Benchmarks¶
Evaluated on the VoxConverse dev set (216 files, 1--20 speakers per file).
Speaker Count Estimation¶
| GT Speakers | Files | Exact Match | Within +/-1 |
|---|---|---|---|
| 1 | 22 | 91% | 95% |
| 2 | 44 | 70% | 91% |
| 3 | 35 | 69% | 97% |
| 4 | 24 | 54% | 88% |
| 5 | 31 | 32% | 87% |
| 6--7 | 29 | 45% | 79% |
| 8+ | 31 | 0% | 26% |
| Overall | 216 | 51% | 81% |
The algorithm works best for 1--4 speakers (88--97% within +/-1). Accuracy drops for 8 or more speakers --- see Limitations below.
Diarization Error Rate (DER)¶
DER is the standard metric for speaker diarization, computed with
collar=0.25 and skip_overlap=True.
| System | Weighted DER | Median DER | Notes |
|---|---|---|---|
| pyannote precision-2 | ~8.5% | -- | Commercial license |
| diarize | ~10.8% | ~3.7% | Apache 2.0, CPU-only, no API key |
| pyannote community-1 | ~11.2% | -- | CC-BY-4.0, needs HF token |
| pyannote 3.1 (legacy) | ~11.2% | -- | MIT, needs HF token |
pyannote DER numbers are self-reported from the pyannote benchmark page on VoxConverse v0.3.
Better than pyannote 3.1 on VoxConverse
diarize achieves lower DER than both pyannote 3.1 (legacy) and
community-1 on VoxConverse, while requiring no HuggingFace token
or account registration.
CPU Speed (Real Time Factor)¶
RTF = processing_time / audio_duration.
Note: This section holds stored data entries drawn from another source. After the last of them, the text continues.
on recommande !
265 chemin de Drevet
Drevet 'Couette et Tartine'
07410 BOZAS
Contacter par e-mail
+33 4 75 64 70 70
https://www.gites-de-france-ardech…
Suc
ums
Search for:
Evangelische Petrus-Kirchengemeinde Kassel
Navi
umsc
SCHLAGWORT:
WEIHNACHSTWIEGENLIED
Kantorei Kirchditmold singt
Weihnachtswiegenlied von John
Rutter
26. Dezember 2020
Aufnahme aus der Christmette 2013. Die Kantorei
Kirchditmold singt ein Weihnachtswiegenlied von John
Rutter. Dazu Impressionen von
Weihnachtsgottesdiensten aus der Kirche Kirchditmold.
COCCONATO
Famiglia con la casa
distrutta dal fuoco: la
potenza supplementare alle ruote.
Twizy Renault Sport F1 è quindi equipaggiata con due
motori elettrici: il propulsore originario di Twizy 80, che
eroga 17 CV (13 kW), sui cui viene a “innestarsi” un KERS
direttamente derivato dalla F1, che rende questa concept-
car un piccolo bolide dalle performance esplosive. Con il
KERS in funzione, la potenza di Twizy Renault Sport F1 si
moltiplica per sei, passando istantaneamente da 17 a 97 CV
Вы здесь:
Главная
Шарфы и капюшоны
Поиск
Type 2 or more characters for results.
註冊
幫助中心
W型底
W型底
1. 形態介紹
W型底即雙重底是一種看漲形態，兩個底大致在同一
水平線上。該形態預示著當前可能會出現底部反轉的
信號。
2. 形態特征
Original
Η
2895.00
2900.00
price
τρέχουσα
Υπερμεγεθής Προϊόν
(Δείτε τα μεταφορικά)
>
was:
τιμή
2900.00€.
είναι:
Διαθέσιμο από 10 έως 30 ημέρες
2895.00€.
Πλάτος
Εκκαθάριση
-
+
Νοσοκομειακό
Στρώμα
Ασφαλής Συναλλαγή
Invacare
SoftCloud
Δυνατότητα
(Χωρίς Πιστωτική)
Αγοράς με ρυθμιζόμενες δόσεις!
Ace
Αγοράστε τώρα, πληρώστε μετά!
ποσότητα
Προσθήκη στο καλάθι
Lower is faster; RTF < 1.0 means faster than real-time.
| System | Mean RTF | Median RTF | Notes |
|---|---|---|---|
| diarize | 0.12 | 0.12 | ~7x faster than community-1 |
| pyannote community-1 | 0.82 | 0.86 | ~2x faster than 3.1 |
| pyannote 3.1 (legacy) | 1.74 | 1.83 | Slower than real-time on CPU |
Measured on VoxConverse dev files on Apple M2 Pro / M2 Max (CPU only, no GPU). All systems were warm-started (models pre-loaded).
Apples-to-apples
All systems ran on the same files with torch.device("cpu").
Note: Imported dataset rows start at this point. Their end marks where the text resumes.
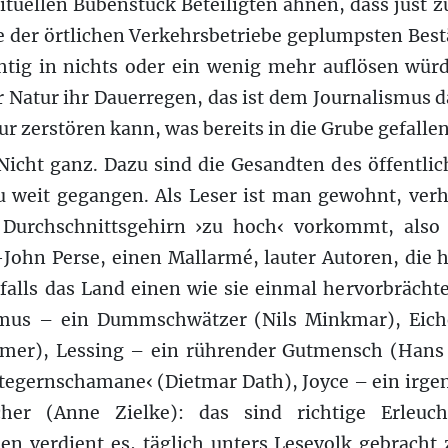
ituellen Bubenstück Beteiligten ahnen, dass just zu
be der örtlichen Verkehrsbetriebe geplumpsten Bes
htig in nichts oder ein wenig mehr auflösen wür
r Natur ihr Dauerregen, das ist dem Journalismus da
ur zerstören kann, was bereits in die Grube gefallen 
 Nicht ganz. Dazu sind die Gesandten des öffentli
zu weit gegangen. Als Leser ist man gewohnt, ver
Durchschnittsgehirn ›zu hoch‹ vorkommt, also 
-John Perse, einen Mallarmé, lauter Autoren, die
falls das Land einen wie sie einmal hervorbrächte
amus – ein Dummschwätzer (Nils Minkmar), Eich
ümer), Lessing – ein rührender Gutmensch (Hans
tegernschamane‹ (Dietmar Dath), Joyce – ein irg
cher (Anne Zielke): das sind richtige Erleuch
en verdient es, täglich unters Lesevolk gebracht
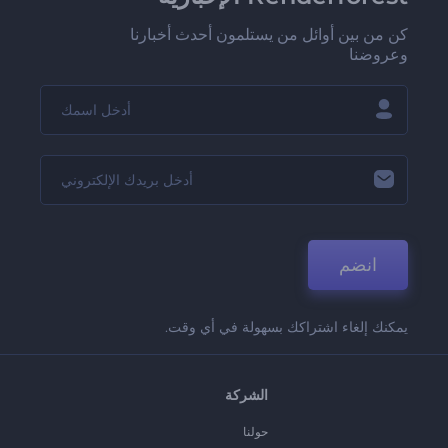
كن من بين أوائل من يستلمون أحدث أخبارنا
وعروضنا
انضم
يمكنك إلغاء اشتراكك بسهولة في أي وقت.
الشركة
حولنا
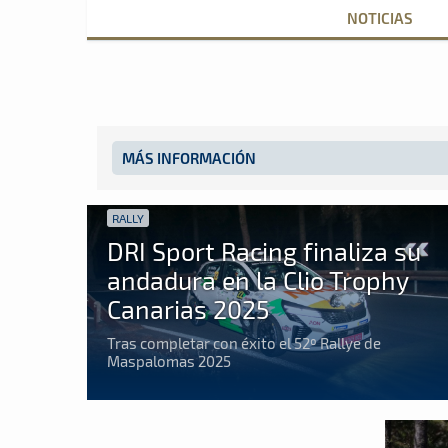
NOTICIAS
MÁS INFORMACIÓN
RALLY
DRI Sport Racing finaliza su
andadura en la Clio Trophy
Canarias 2025
Tras completar con éxito el 52º Rallye de
Maspalomas 2025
diarize uses ONNX Runtime for speaker embeddings; pyannote uses
PyTorch neural networks (segmentation + embedding models).
pyannote 3.1 is slower than real-time on CPU
With RTF > 1.0, pyannote 3.1 cannot process audio in real-time
on CPU. A 10-minute recording takes ~18 minutes to diarize vs
~1.2 minutes with diarize. Community-1 is faster (RTF ~0.86)
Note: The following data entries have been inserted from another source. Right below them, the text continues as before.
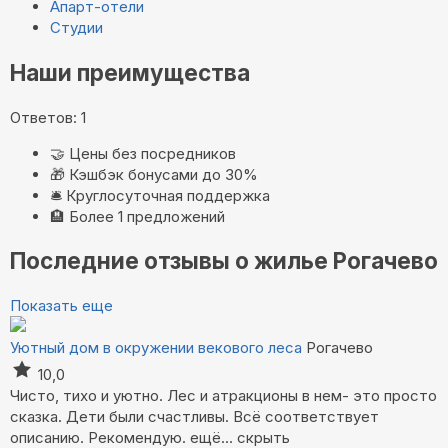
Апарт-отели
Студии
Наши преимущества
Ответов: 1
🤝
Цены без посредников
🎁
Кэшбэк бонусами до 30%
🛎️
Круглосуточная поддержка
🏨
Более 1 предложений
Последние отзывы о жилье Рогачево
Показать еще
Уютный дом в окружении векового леса
Рогачево
10,0
Чисто, тихо и уютно. Лес и атракционы в нем- это просто
сказка. Дети были счастливы. Всё соответствует
описанию. Рекомендую.
ещё...
скрыть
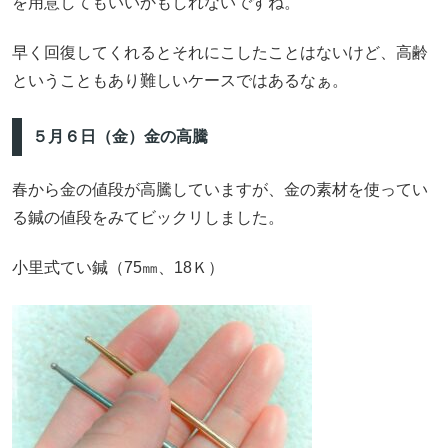
を用意してもいいかもしれないですね。
早く回復してくれるとそれにこしたことはないけど、高齢
ということもあり難しいケースではあるなぁ。
５月６日（金）金の高騰
春から金の値段が高騰していますが、金の素材を使ってい
る鍼の値段をみてビックリしました。
小里式てい鍼（75㎜、18Ｋ）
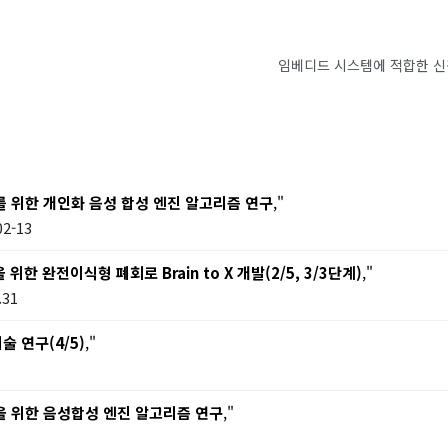
를 위한 개인화 음성 합성 엔진 알고리즘 연구
,"
2-13
 완전이식형 폐회로 Brain to X 개발(2/5, 3/3단계)
,"
.31
 연구(4/5)
,"
을 위한 음성합성 엔진 알고리즘 연구
,"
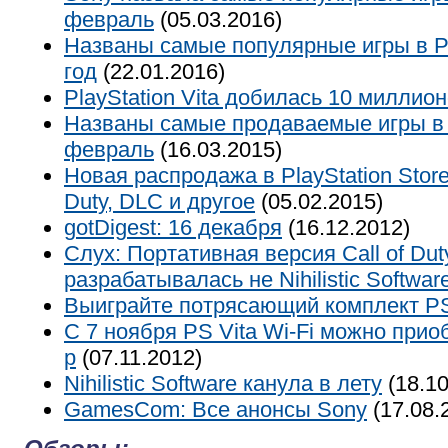
февраль
(05.03.2016)
Названы самые популярные игры в Pla
год
(22.01.2016)
PlayStation Vita добилась 10 миллио
Названы самые продаваемые игры в
февраль
(16.03.2015)
Новая распродажа в PlayStation Store – 
Duty, DLC и другое
(05.02.2015)
gotDigest: 16 декабря
(16.12.2012)
Слух: Портативная версия Call of Du
разрабатывалась не Nihilistic Softwar
Выиграйте потрясающий комплект PS
C 7 ноября PS Vita Wi-Fi можно прио
р
(07.11.2012)
Nihilistic Software канула в лету
(18.10
GamesCom: Все анонсы Sony
(17.08.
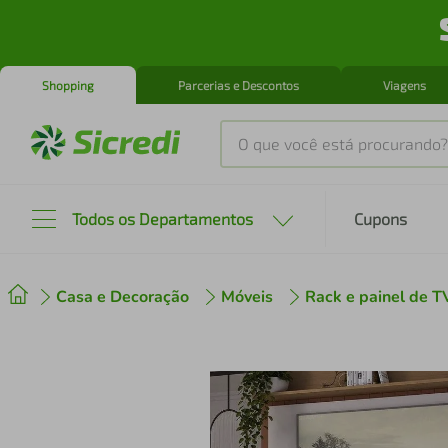
Shopping
Parcerias e Descontos
Viagens
O que você está procurando?
Produtos mais buscados
Todos os Departamentos
Cupons
tenis
1
º
Casa e Decoração
Móveis
Rack e painel de T
cafeteira
2
º
perfume
3
º
air fryer
4
º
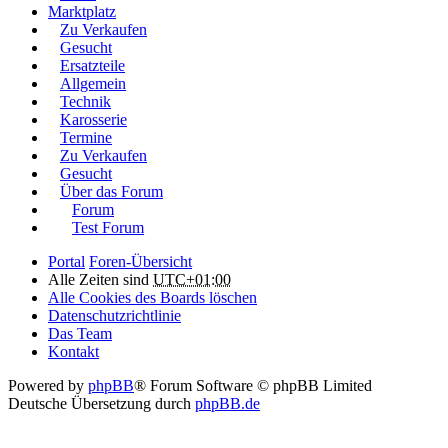
Marktplatz
Zu Verkaufen
Gesucht
Ersatzteile
Allgemein
Technik
Karosserie
Termine
Zu Verkaufen
Gesucht
Über das Forum
Forum
Test Forum
Portal
Foren-Übersicht
Alle Zeiten sind
UTC+01:00
Alle Cookies des Boards löschen
Datenschutzrichtlinie
Das Team
Kontakt
Powered by
phpBB
® Forum Software © phpBB Limited
Deutsche Übersetzung durch
phpBB.de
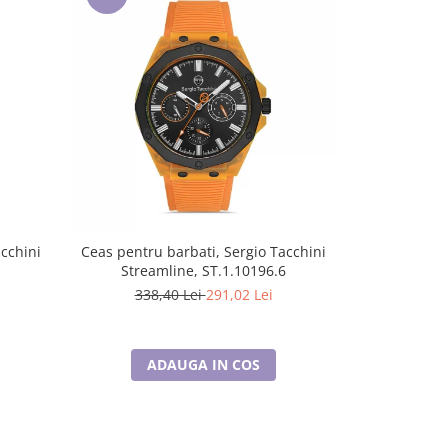
-14%
acchini
Ceas pentru barbati, Sergio Tacchini
Ceas pentru 
1
Streamline, ST.1.10196.6
Stream
338,40 Lei
291,02 Lei
276,
ADAUGA IN COS
A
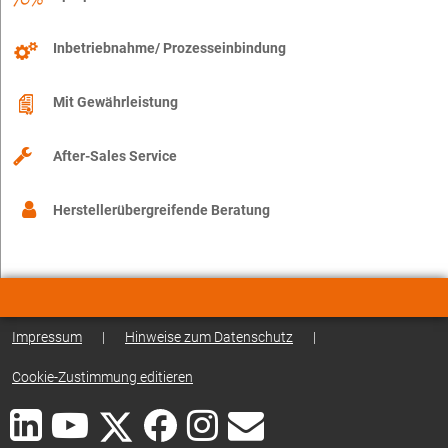
Inbetriebnahme/ Prozesseinbindung
Mit Gewährleistung
After-Sales Service
Herstellerübergreifende Beratung
Impressum
|
Hinweise zum Datenschutz
|
Cookie-Zustimmung editieren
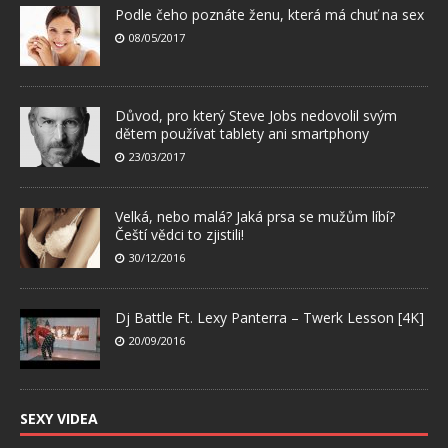
Podle čeho poznáte ženu, která má chuť na sex
08/05/2017
Důvod, pro který Steve Jobs nedovolil svým
dětem používat tablety ani smartphony
23/03/2017
Velká, nebo malá? Jaká prsa se mužům líbí?
Čeští vědci to zjistili!
30/12/2016
Dj Battle Ft. Lexy Panterra – Twerk Lesson [4K]
20/09/2016
SEXY VIDEA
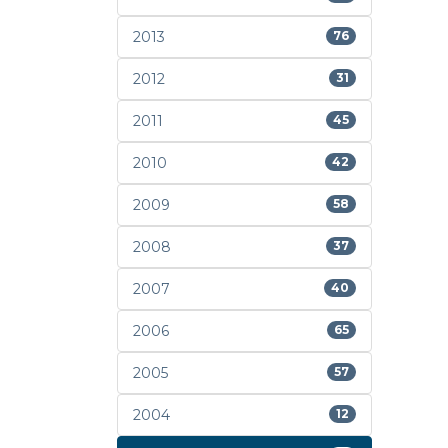
2013
76
2012
31
2011
45
2010
42
2009
58
2008
37
2007
40
2006
65
2005
57
2004
12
but still ~7x slower than diarize.
Methodology¶
- Dataset: VoxConverse dev set --- 216 audio files recorded from YouTube debates, news shows, and other multi-speaker media.
- Ground truth: RTTM annotations from the official repository.
- Evaluation: pyannote.metrics
DiarizationErrorRatewith standard parameters. - Speed benchmark: 25 files from VoxConverse dev set, stratified by
duration. Wall-clock time measured with
time.time()after model warm-up. RTF = processing_time / audio_duration. - Hardware: Apple M2 Pro, macOS, CPU only (no GPU).
Limitations¶
Speaker count > 7
The GMM BIC speaker-count estimator with silhouette refinement works
well for 1--5 speakers and degrades gradually for 6--7. For
8 or more speakers it tends to undercount and produces higher DER.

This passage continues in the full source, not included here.